Do bedbugs carry superbugs?
CHICAGO (Reuters) - Researchers in Canada have found bedbugs carrying antibiotic-resistant superbugs, a surprise finding because scientists had thought the pests were not capable of spreading infections.
The study was done by a team in a poor corner of Vancouver, where both bedbug infestations and strains of antibiotic resistant bacteria are increasing.
Dr. Marc Romney, a medical microbiologist at St. Paul's Hospital/Providence Health Care in Vancouver, decided to see if the two were related.
Romney and colleagues removed five of the pests from the clothes and skin of infested patients and tested them.
They found bedbugs carrying two types of drug-resistant bacteria, methicillin-resistant Staphylococcus aureus and vancomycin-resistant enterococci.
"I was a little surprised. Historically, bedbugs have not been associated with infections," Romney said in a telephone interview.

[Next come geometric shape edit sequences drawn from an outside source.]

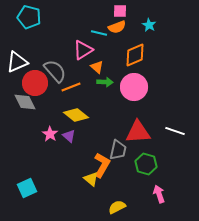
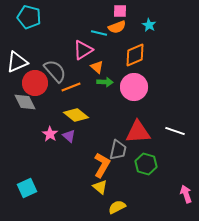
yellow triangle: moved 9 px right, 8 px down
pink arrow: moved 27 px right
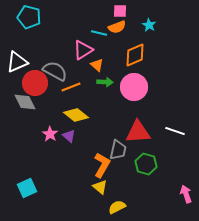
orange triangle: moved 2 px up
gray semicircle: rotated 20 degrees counterclockwise
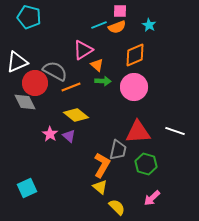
cyan line: moved 8 px up; rotated 35 degrees counterclockwise
green arrow: moved 2 px left, 1 px up
pink arrow: moved 34 px left, 4 px down; rotated 114 degrees counterclockwise
yellow semicircle: rotated 72 degrees clockwise
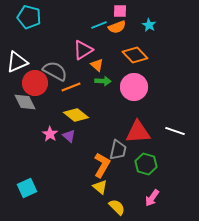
orange diamond: rotated 70 degrees clockwise
pink arrow: rotated 12 degrees counterclockwise
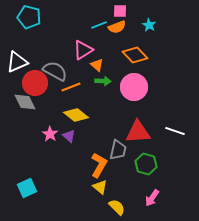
orange L-shape: moved 3 px left
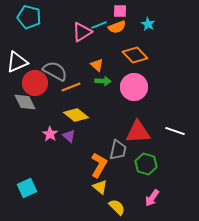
cyan star: moved 1 px left, 1 px up
pink triangle: moved 1 px left, 18 px up
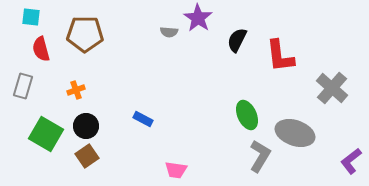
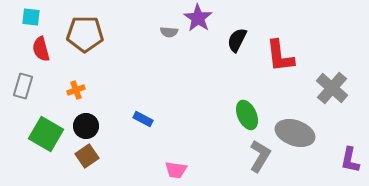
purple L-shape: moved 1 px left, 1 px up; rotated 40 degrees counterclockwise
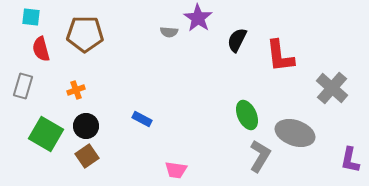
blue rectangle: moved 1 px left
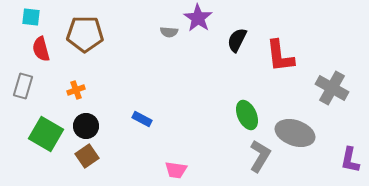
gray cross: rotated 12 degrees counterclockwise
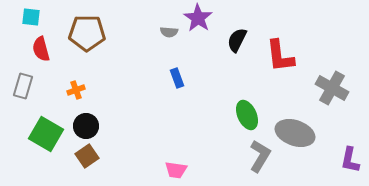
brown pentagon: moved 2 px right, 1 px up
blue rectangle: moved 35 px right, 41 px up; rotated 42 degrees clockwise
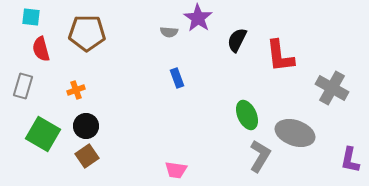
green square: moved 3 px left
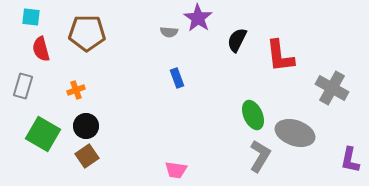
green ellipse: moved 6 px right
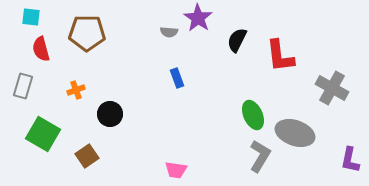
black circle: moved 24 px right, 12 px up
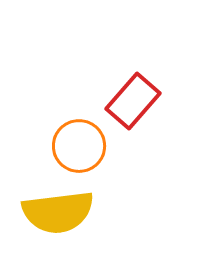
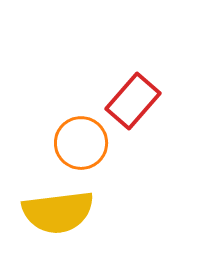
orange circle: moved 2 px right, 3 px up
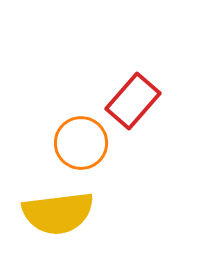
yellow semicircle: moved 1 px down
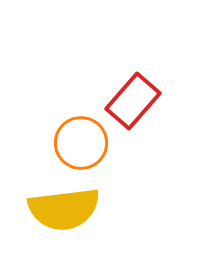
yellow semicircle: moved 6 px right, 4 px up
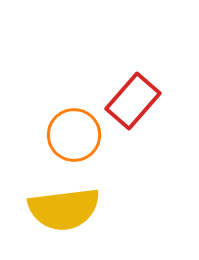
orange circle: moved 7 px left, 8 px up
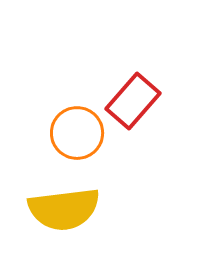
orange circle: moved 3 px right, 2 px up
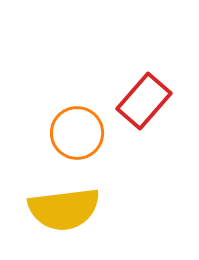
red rectangle: moved 11 px right
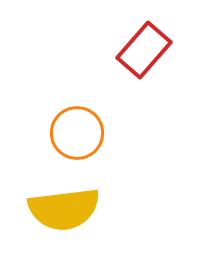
red rectangle: moved 51 px up
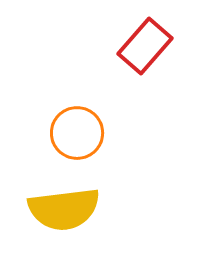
red rectangle: moved 1 px right, 4 px up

He said scientists have tested bedbugs to see if they carry blood-borne diseases, such as hepatitis or HIV. But so far, they have not been reported to carry infection.
Infestations of the bloodsucking bugs, which can cause severe itching, have made a comeback in cities such as Paris and New York in recent years.
Romney said the strain of MRSA they found requires skin to be somewhat compromised, and he thinks the bedbugs are providing that as people scratch their bites.
"Maybe the bedbug's bite is breaking down the patient's skin," he said.
He said that some of these pests may be carrying MRSA and going from individual to individual.
"The data are preliminary, but it suggests maybe there is an association," Romney said.
"Even though they can't carry hepatitis B and HIV, maybe they can carry resistant bacteria."
"Maybe it is yet another factor that could be responsible for this large increase in resistant bacteria in inner cities in North America," he said.